Mais qui est donc ce mystérieux Mrakoslav Vragosh, musicien russe des années '70, à qui les norvégiens de Schtimm rendaient hommage en 2002 sur un album intitulé avec un certain à-propos "Schtimm plays Mrakoslav Vragosh" ? Les notes de pochette détaillaient pourtant les différents albums desquels les titres avaient été extraits ("From the times of Neverletgo", 1968, "Silencing the silence" et "Dead sparks and wine, tous deux sortis en 1974, "Songs from under a table" en 1976), donnant même les références et les titres originaux en caractères cyrilliques. Mais - faites en l'expérience - cherchez sur le net la moindre allusion à ce musicien ou à ses disques, ou bien la moindre photo, et vous êtes voués à l'échec. Se pourrait-il alors que Mrakoslav Vragosh n'existe que dans l'imagination des musiciens de Schtimm ? Ce ne serait pas très étonnant de leur part quand on sait que les membres du groupe se font appeler AE, P, B et K, qu'ils firent autrefois une tournée où les spectateurs étaient obligés de porter des casques audio pour les entendre, et que leur dernier album "featuring..." (2004) a pour principe de confier leur musique aux interventions de musiciens venus d'univers artistiques totalement différents.

 (photo: Aage Olai Asphaug)

Tout ça peut sonner "arty" et conceptuel, mais la musique de Schtimm, qui méle avec bonheur organique et électronique et bénéficie du charme de ses vocaux féminins/masculins, n'en reste pas moins très accessible. Alors que groupe vient d'entrer en studio pour enregistrer son quatrième album, on se soucie moins de savoir ce qu'ils nous auront inventé cette fois-ci, que de simplement retrouver un disque de la même qualité intemporelle que ses prédécesseurs. 
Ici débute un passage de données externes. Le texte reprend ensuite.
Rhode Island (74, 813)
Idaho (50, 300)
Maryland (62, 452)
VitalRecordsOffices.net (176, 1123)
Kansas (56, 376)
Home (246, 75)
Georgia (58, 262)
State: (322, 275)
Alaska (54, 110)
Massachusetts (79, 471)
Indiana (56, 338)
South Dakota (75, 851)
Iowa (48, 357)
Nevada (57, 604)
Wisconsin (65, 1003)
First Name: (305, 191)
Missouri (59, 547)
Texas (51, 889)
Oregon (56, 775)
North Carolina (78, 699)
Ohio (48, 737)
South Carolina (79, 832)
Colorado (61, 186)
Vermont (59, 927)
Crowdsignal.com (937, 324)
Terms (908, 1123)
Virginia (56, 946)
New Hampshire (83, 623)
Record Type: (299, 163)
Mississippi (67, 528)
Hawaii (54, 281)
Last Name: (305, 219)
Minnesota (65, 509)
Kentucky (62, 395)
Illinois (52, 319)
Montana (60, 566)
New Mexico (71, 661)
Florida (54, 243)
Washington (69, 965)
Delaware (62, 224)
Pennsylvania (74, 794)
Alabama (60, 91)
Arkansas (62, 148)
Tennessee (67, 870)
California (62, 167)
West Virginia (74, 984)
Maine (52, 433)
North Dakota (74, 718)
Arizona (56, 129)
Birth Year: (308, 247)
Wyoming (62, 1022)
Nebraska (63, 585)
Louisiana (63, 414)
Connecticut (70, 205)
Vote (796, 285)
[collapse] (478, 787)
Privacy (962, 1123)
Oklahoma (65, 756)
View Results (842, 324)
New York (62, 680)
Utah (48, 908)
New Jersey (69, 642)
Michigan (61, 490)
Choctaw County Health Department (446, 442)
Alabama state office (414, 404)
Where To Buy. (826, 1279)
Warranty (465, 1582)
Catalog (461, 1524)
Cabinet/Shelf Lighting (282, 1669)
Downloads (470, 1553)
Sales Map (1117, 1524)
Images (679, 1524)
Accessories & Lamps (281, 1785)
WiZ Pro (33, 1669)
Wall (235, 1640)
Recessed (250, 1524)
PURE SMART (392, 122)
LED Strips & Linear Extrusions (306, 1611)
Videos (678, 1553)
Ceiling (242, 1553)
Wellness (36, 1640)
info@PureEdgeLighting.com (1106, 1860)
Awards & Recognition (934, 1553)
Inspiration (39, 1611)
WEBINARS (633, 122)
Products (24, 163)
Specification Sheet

SCHTIMM : "This me, this ease" (extrait de " The Alcoholovefi collection", 2000)

SCHTIMM : " ' ' " (idem)

SCHTIMM : "Suncotic drive" (extrait de " ...plays Mrakoslav Vragosh"

SCHTIMM : "Wayback thens" (extrait de "Featuring...")

SCHTIMM : "Idiot song" (idem)

Visitez aussi la page MySpace de Schtimm (avec d'autres téléchargements gratuits), et le blog de Schtimm.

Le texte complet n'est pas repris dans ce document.